Re: 3.6.0 regression: non-deterministic filter selection ...

2012-08-15 Thread Kohei Yoshida
On Wed, Aug 15, 2012 at 12:40 AM, Kohei Yoshida kyosh...@novell.com wrote:
 On Tue, Aug 14, 2012 at 3:15 PM, Michael Meeks michael.me...@suse.com wrote:

 Thoughts ?

 It appears that the type detection asks SwFilterDetect::detect() to
 detect its type, and it returns empty handed, which eventually leads
 to it being detected as ascii text.

 I've tried a simple Word document I created from Word XP, and the same
 code detects the file type just fine.  I'm right now looking in to see
 why SwFilterDetect::detect() fails to detect your particular document.

I'm starting to suspect that maybe it's the filter itself failing to
parse this document, rather than the type detection system failing to
detect it.

Here is my reasoning:

1) Type detection correctly prioritize the writer_MS_Word_97 file type
at the top of the list, which gets tested first.  With normal .doc
file, this test succeeds, the type detection ends with the correct
filter type detected 'MS Word 97'.

2) But with Large-Word.doc, this test fails, and the type detection
continues down the list of all types to test.  They all fail, and the
last one on the list is the ascii text, which always succeeds.

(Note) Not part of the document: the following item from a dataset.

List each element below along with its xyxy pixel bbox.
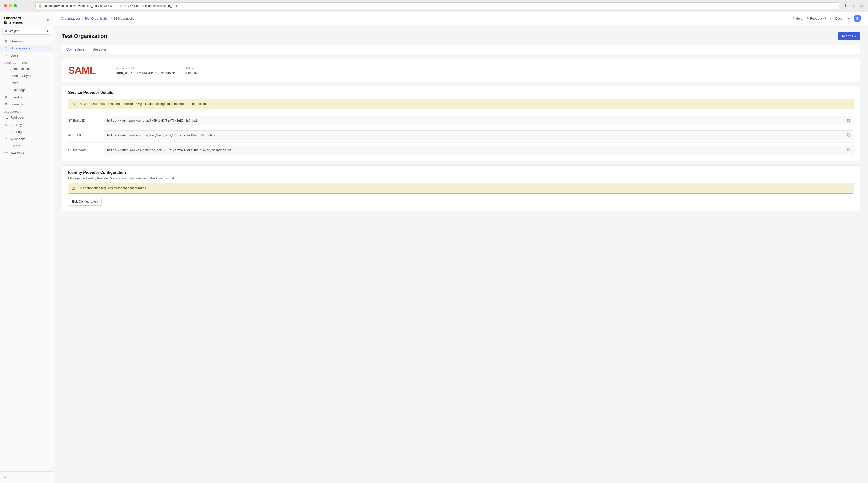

3) Now, if you launch the file open dialog and select this file,
manually set the file type to 'Microsoft Word 97/2000/XP/2003', select
Large-Word.doc and click Open, internally it bypasses the type
detection and proceeds to open the file using the pre-selected filter
'MS Word 97'.  Even in this scenario, you'll get 'Read-Error. Error
reading file'.

The last point indicates that the correct filter for this file type
fails to load this file for whatever reason.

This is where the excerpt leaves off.